CERTIFICATE OF AMENDMENT TO THE
AMENDED AND RESTATED CERTIFICATE OF INCORPORATION OF
NEW MOUNTAIN FINANCE CORPORATION

New Mountain Finance Corporation (the “Corporation”), a corporation organized and existing under and by virtue of the General Corporation Law of the State of Delaware (the “DGCL”), does hereby certify as follows:

FIRST: The Corporation’s Amended and Restated Certificate of Incorporation is hereby amended by deleting Section 4.1 thereof in its entirety and replacing the following in lieu thereof:

AUTHORIZED SHARES.  The total number of shares of all classes of capital stock which the Company shall have authority to issue is 202,000,000 shares, of which:
  
(a)                 200,000,000 shares, par value $0.01 per share, shall be shares of common stock (the “Common Stock”); and
 
(b)                 2,000,000 shares, par value $0.01 per share, shall be shares of preferred stock (the “Preferred Stock”).
 
The number of authorized shares of Common Stock or Preferred Stock may be increased or decreased (but not below the number of shares thereof then outstanding) by the affirmative vote of the holders of a majority of the voting power of the stock of the Company entitled to vote thereon irrespective of the provisions of Section 242(b)(2) of the DGCL (or any successor provision thereto), and no vote of the holders of any of the Common Stock or the Preferred Stock voting separately as a class shall be required therefor, unless a vote of any such holders as a class or series is required pursuant to the terms of any series of Preferred Stock.

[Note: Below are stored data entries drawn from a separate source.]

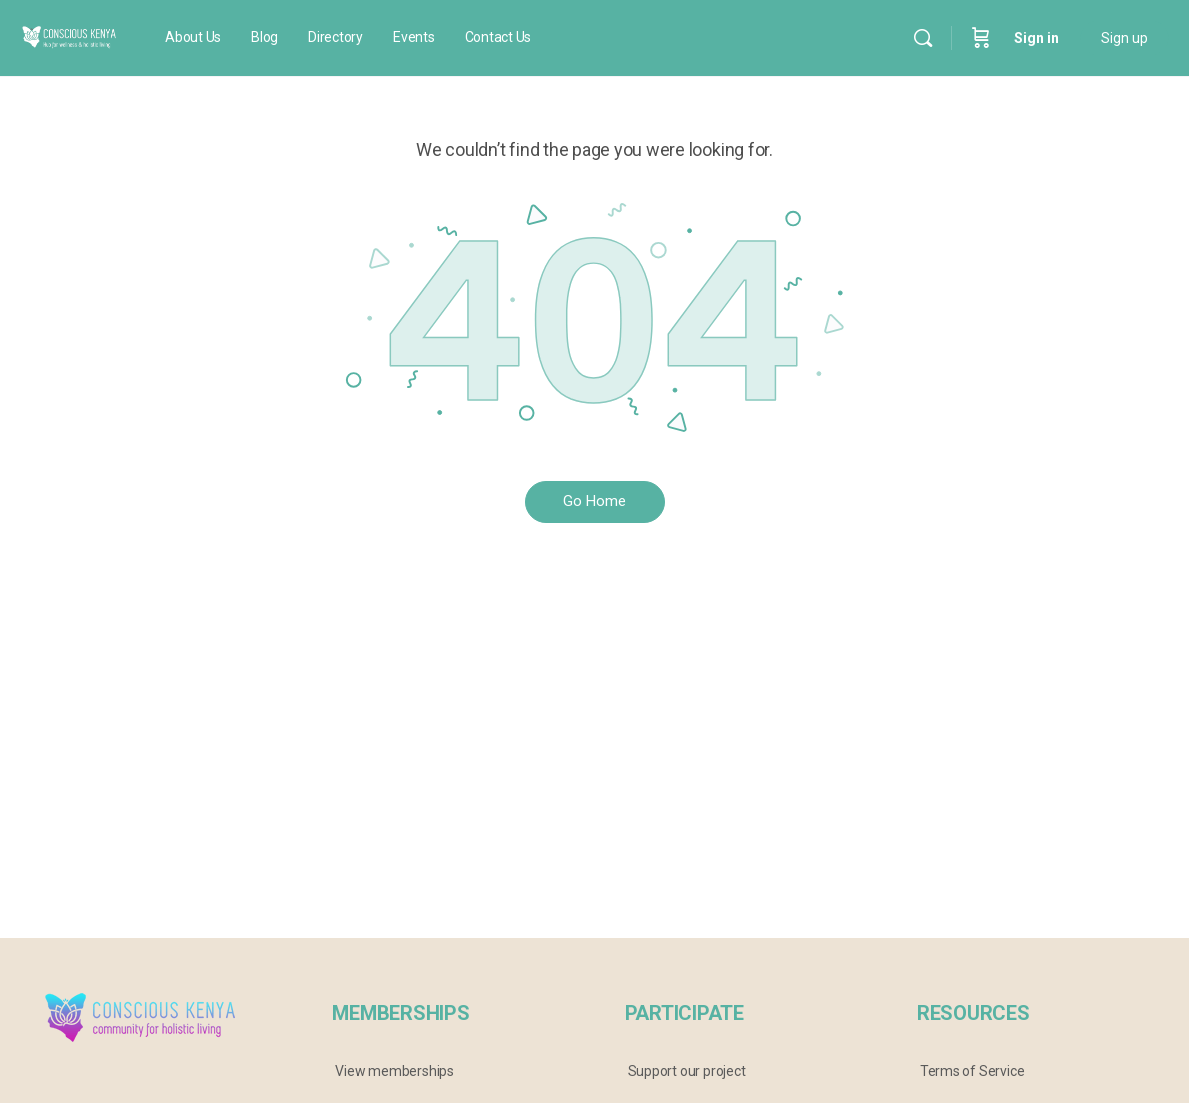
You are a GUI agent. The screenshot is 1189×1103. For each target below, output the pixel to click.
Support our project (687, 1071)
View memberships (394, 1071)
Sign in (1036, 38)
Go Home (594, 501)
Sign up (1124, 38)
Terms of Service (972, 1071)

SECOND: The Corporation’s Amended and Restated Certificate of Incorporation was filed with the Secretary of State of the State of Delaware on May 19, 2011.

THIRD: The foregoing amendment has been duly adopted by the Board of Directors and stockholders in accordance with the provisions of Section 242 of the DGCL.

IN WITNESS WHEREOF, New Mountain Finance Corporation has caused this Certificate of Amendment to the Amended and Restated Certificate of Incorporation to be signed this 1st day of April, 2019.